## WHAT YOU WILL DO:
Output, exactly and in full, only the lines from the one containing "You are a GUI" to the last line of the data. Pictures should not appear.

## RECORDED DATA:
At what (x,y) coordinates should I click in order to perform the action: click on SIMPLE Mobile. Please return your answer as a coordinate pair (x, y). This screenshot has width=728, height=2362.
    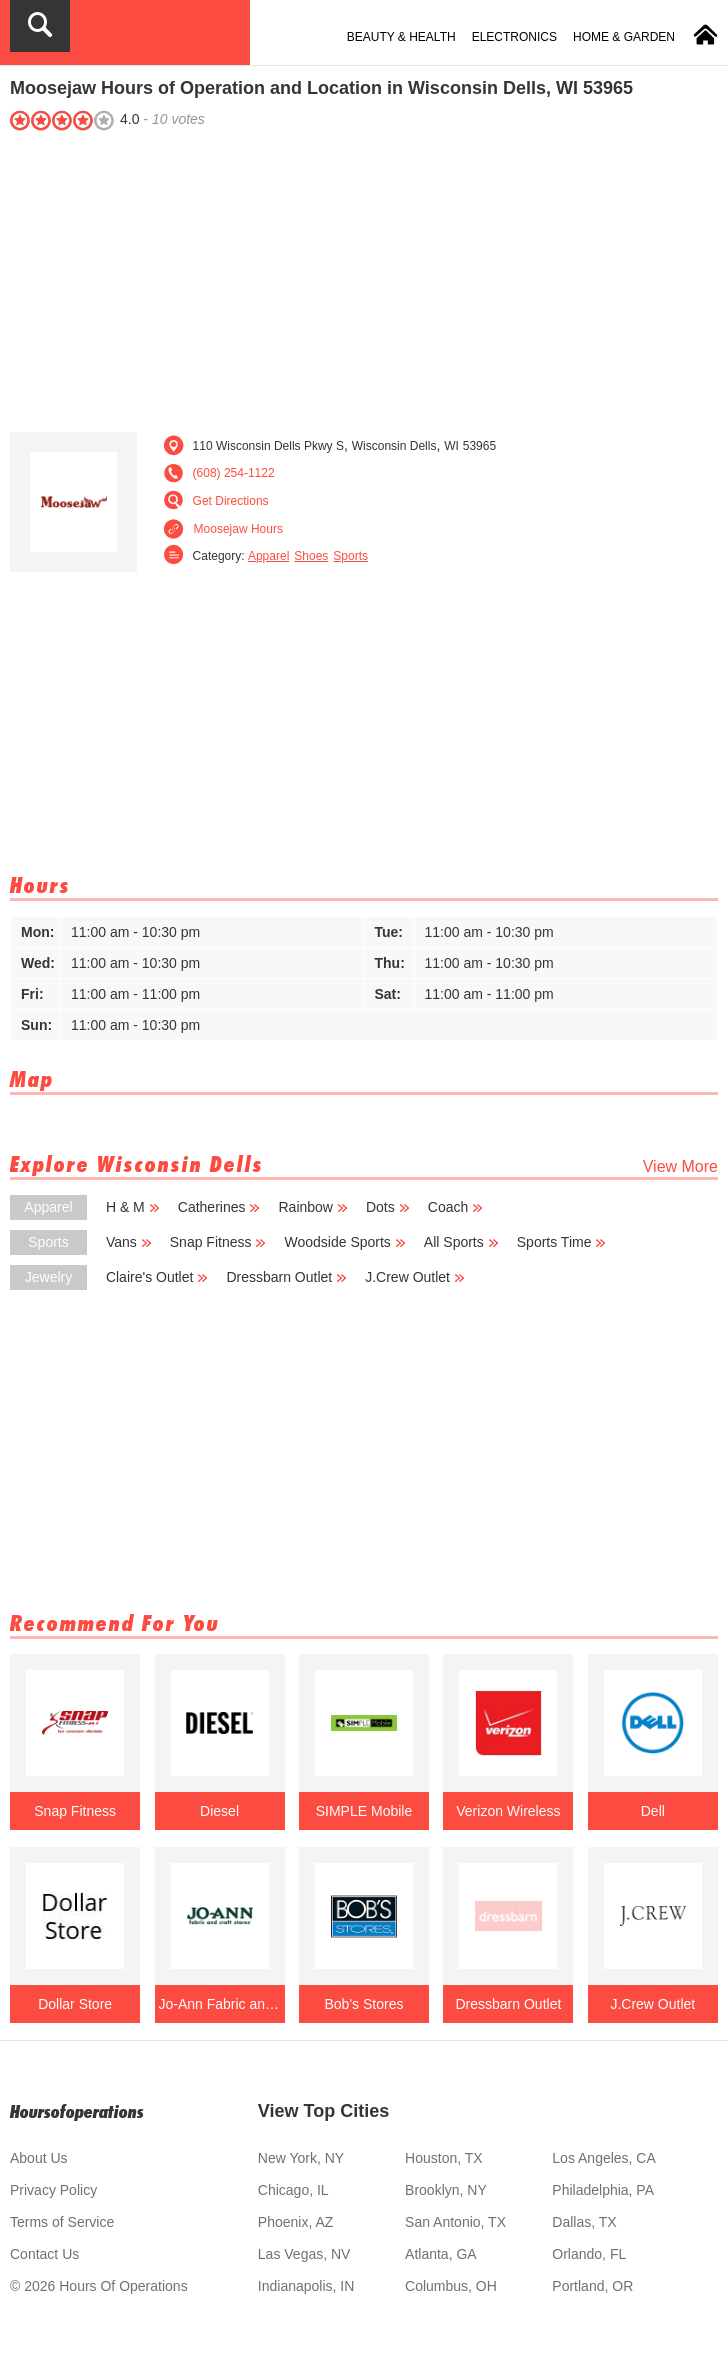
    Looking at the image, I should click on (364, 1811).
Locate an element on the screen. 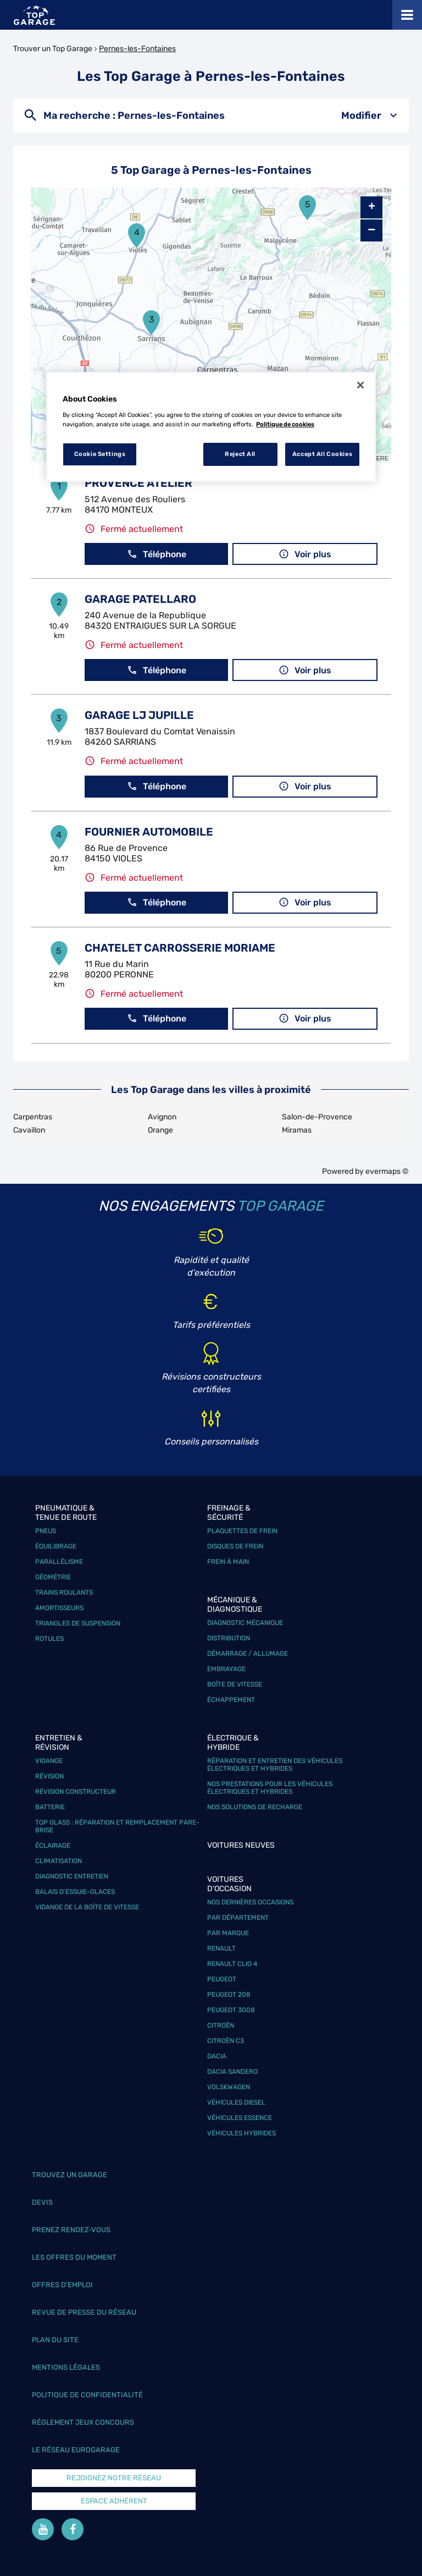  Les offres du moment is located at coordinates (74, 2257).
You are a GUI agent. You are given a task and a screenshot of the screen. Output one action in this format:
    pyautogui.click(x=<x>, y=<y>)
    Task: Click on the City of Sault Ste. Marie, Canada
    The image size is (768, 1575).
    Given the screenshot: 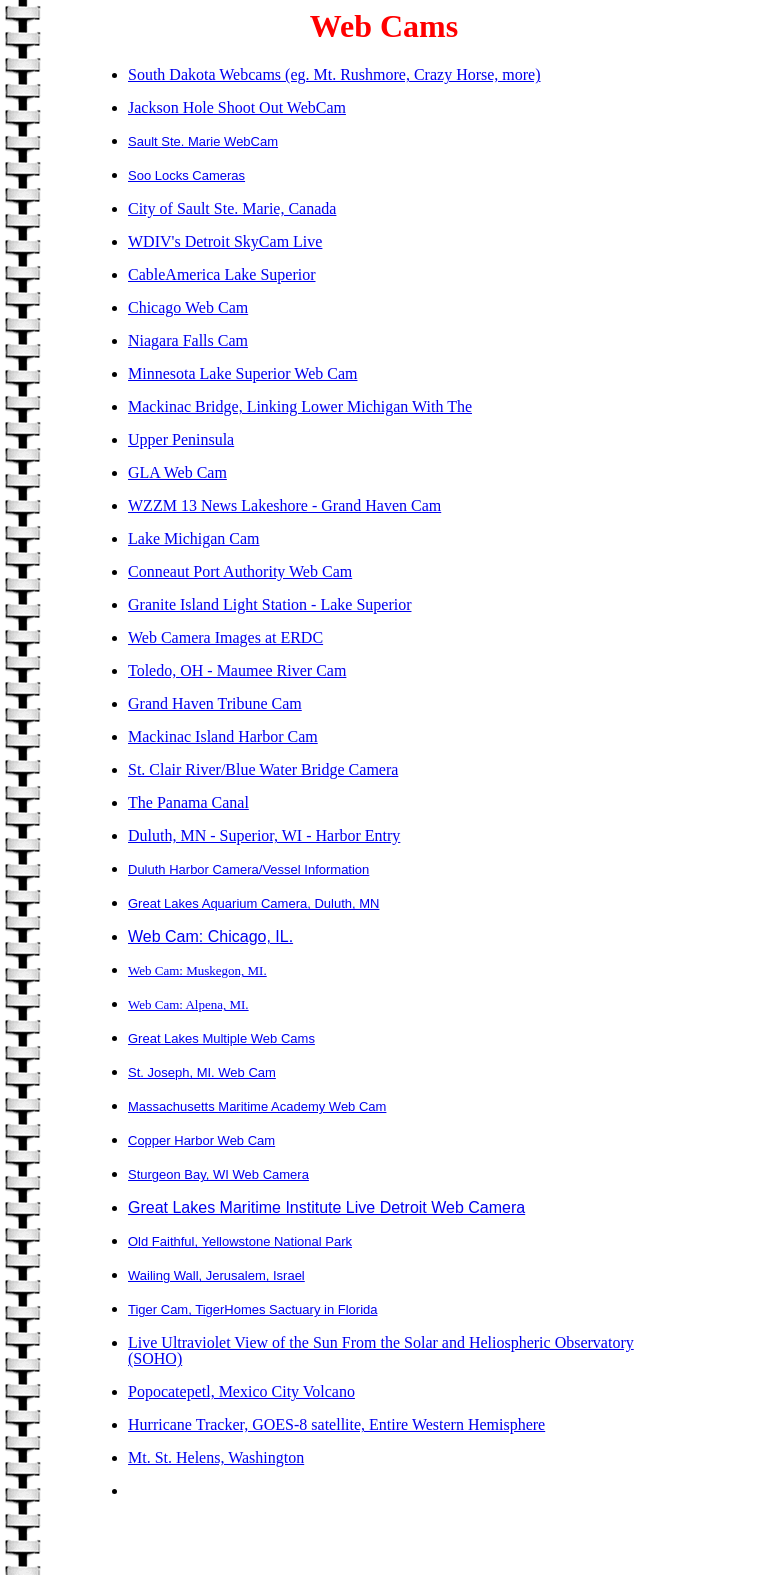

## TASK OUTPUT:
You are a GUI agent. You are given a task and a screenshot of the screen. Output one action in this format:
    pyautogui.click(x=<x>, y=<y>)
    Task: Click on the City of Sault Ste. Marie, Canada
    The image size is (768, 1575).
    Given the screenshot: 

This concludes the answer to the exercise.